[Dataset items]
________
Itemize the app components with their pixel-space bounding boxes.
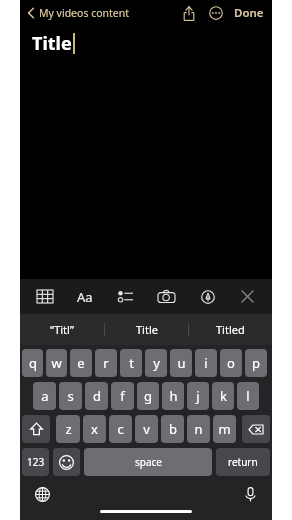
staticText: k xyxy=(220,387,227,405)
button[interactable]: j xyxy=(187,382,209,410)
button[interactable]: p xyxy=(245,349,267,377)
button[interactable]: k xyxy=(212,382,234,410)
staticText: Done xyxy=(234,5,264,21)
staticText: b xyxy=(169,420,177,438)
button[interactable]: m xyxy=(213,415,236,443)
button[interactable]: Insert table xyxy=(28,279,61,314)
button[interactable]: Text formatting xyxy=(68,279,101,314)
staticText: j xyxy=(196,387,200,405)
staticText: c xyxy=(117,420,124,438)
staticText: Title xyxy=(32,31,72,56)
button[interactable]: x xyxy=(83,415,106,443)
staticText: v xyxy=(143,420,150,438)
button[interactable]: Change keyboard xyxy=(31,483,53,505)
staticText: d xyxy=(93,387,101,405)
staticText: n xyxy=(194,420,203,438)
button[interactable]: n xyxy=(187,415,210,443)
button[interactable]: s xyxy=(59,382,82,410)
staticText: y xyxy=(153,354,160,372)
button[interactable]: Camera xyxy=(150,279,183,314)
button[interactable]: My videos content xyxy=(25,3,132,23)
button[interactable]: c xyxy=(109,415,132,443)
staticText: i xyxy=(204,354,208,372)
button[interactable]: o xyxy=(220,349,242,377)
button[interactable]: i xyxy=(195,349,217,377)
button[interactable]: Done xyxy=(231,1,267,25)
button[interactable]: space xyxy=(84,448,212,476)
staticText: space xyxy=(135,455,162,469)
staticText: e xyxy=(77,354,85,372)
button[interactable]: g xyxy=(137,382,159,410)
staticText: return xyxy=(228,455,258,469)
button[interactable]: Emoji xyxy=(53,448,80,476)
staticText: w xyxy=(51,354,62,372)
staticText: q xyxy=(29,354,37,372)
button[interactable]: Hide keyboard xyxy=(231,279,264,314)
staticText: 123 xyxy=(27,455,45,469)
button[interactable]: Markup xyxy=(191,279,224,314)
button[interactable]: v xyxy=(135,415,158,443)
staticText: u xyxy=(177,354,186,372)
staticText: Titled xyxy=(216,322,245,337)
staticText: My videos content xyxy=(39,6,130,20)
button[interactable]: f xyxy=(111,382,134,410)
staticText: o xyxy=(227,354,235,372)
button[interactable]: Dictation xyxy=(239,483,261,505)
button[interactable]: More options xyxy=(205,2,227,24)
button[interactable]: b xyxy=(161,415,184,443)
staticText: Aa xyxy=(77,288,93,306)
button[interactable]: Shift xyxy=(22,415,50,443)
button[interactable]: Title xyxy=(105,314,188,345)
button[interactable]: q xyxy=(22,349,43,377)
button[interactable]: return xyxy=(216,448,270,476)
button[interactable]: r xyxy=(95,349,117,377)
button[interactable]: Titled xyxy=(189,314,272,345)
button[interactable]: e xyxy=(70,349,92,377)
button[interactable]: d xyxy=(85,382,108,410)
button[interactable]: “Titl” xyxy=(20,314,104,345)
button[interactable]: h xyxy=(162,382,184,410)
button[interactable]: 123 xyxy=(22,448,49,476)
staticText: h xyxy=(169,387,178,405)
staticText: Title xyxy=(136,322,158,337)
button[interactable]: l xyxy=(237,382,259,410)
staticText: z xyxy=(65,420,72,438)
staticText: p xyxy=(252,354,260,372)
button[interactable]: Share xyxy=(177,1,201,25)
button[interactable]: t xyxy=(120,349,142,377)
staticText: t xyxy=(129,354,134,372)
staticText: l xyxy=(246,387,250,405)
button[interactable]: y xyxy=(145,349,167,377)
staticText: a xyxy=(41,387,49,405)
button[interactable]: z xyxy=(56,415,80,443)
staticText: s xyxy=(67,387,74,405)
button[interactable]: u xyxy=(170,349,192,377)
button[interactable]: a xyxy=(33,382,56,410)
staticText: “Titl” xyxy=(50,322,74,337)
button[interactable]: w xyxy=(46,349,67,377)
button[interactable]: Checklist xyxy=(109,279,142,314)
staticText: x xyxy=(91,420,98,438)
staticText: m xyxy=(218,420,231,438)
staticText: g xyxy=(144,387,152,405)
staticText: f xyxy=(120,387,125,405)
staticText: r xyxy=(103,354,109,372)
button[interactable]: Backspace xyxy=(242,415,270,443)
________
Exercise goal —
Write the records out again in full, exactly, and skip every picture.

Task response —
Itemize the app components with their pixel-space bounding boxes.
staticText: k xyxy=(220,387,227,405)
button[interactable]: j xyxy=(187,382,209,410)
button[interactable]: p xyxy=(245,349,267,377)
button[interactable]: k xyxy=(212,382,234,410)
staticText: Done xyxy=(234,5,264,21)
staticText: b xyxy=(169,420,177,438)
button[interactable]: m xyxy=(213,415,236,443)
button[interactable]: Insert table xyxy=(28,279,61,314)
button[interactable]: Text formatting xyxy=(68,279,101,314)
staticText: j xyxy=(196,387,200,405)
staticText: c xyxy=(117,420,124,438)
staticText: Title xyxy=(32,31,72,56)
button[interactable]: x xyxy=(83,415,106,443)
staticText: v xyxy=(143,420,150,438)
button[interactable]: Change keyboard xyxy=(31,483,53,505)
staticText: d xyxy=(93,387,101,405)
staticText: n xyxy=(194,420,203,438)
button[interactable]: n xyxy=(187,415,210,443)
button[interactable]: s xyxy=(59,382,82,410)
staticText: y xyxy=(153,354,160,372)
button[interactable]: Camera xyxy=(150,279,183,314)
button[interactable]: My videos content xyxy=(25,3,132,23)
button[interactable]: c xyxy=(109,415,132,443)
staticText: i xyxy=(204,354,208,372)
button[interactable]: o xyxy=(220,349,242,377)
button[interactable]: i xyxy=(195,349,217,377)
button[interactable]: Done xyxy=(231,1,267,25)
button[interactable]: space xyxy=(84,448,212,476)
staticText: space xyxy=(135,455,162,469)
staticText: e xyxy=(77,354,85,372)
button[interactable]: g xyxy=(137,382,159,410)
staticText: return xyxy=(228,455,258,469)
button[interactable]: Emoji xyxy=(53,448,80,476)
staticText: w xyxy=(51,354,62,372)
staticText: q xyxy=(29,354,37,372)
button[interactable]: Hide keyboard xyxy=(231,279,264,314)
staticText: 123 xyxy=(27,455,45,469)
button[interactable]: Markup xyxy=(191,279,224,314)
button[interactable]: v xyxy=(135,415,158,443)
staticText: u xyxy=(177,354,186,372)
staticText: Titled xyxy=(216,322,245,337)
staticText: My videos content xyxy=(39,6,130,20)
button[interactable]: f xyxy=(111,382,134,410)
staticText: o xyxy=(227,354,235,372)
button[interactable]: Dictation xyxy=(239,483,261,505)
button[interactable]: More options xyxy=(205,2,227,24)
button[interactable]: b xyxy=(161,415,184,443)
staticText: Aa xyxy=(77,288,93,306)
button[interactable]: Shift xyxy=(22,415,50,443)
button[interactable]: Title xyxy=(105,314,188,345)
button[interactable]: q xyxy=(22,349,43,377)
button[interactable]: return xyxy=(216,448,270,476)
button[interactable]: r xyxy=(95,349,117,377)
button[interactable]: Titled xyxy=(189,314,272,345)
button[interactable]: e xyxy=(70,349,92,377)
button[interactable]: d xyxy=(85,382,108,410)
button[interactable]: “Titl” xyxy=(20,314,104,345)
button[interactable]: h xyxy=(162,382,184,410)
button[interactable]: 123 xyxy=(22,448,49,476)
staticText: h xyxy=(169,387,178,405)
staticText: Title xyxy=(136,322,158,337)
button[interactable]: l xyxy=(237,382,259,410)
staticText: z xyxy=(65,420,72,438)
staticText: p xyxy=(252,354,260,372)
button[interactable]: Share xyxy=(177,1,201,25)
button[interactable]: t xyxy=(120,349,142,377)
staticText: t xyxy=(129,354,134,372)
staticText: l xyxy=(246,387,250,405)
button[interactable]: y xyxy=(145,349,167,377)
staticText: a xyxy=(41,387,49,405)
button[interactable]: z xyxy=(56,415,80,443)
staticText: s xyxy=(67,387,74,405)
button[interactable]: u xyxy=(170,349,192,377)
button[interactable]: a xyxy=(33,382,56,410)
staticText: “Titl” xyxy=(50,322,74,337)
button[interactable]: w xyxy=(46,349,67,377)
button[interactable]: Checklist xyxy=(109,279,142,314)
staticText: x xyxy=(91,420,98,438)
staticText: m xyxy=(218,420,231,438)
staticText: g xyxy=(144,387,152,405)
staticText: f xyxy=(120,387,125,405)
staticText: r xyxy=(103,354,109,372)
button[interactable]: Backspace xyxy=(242,415,270,443)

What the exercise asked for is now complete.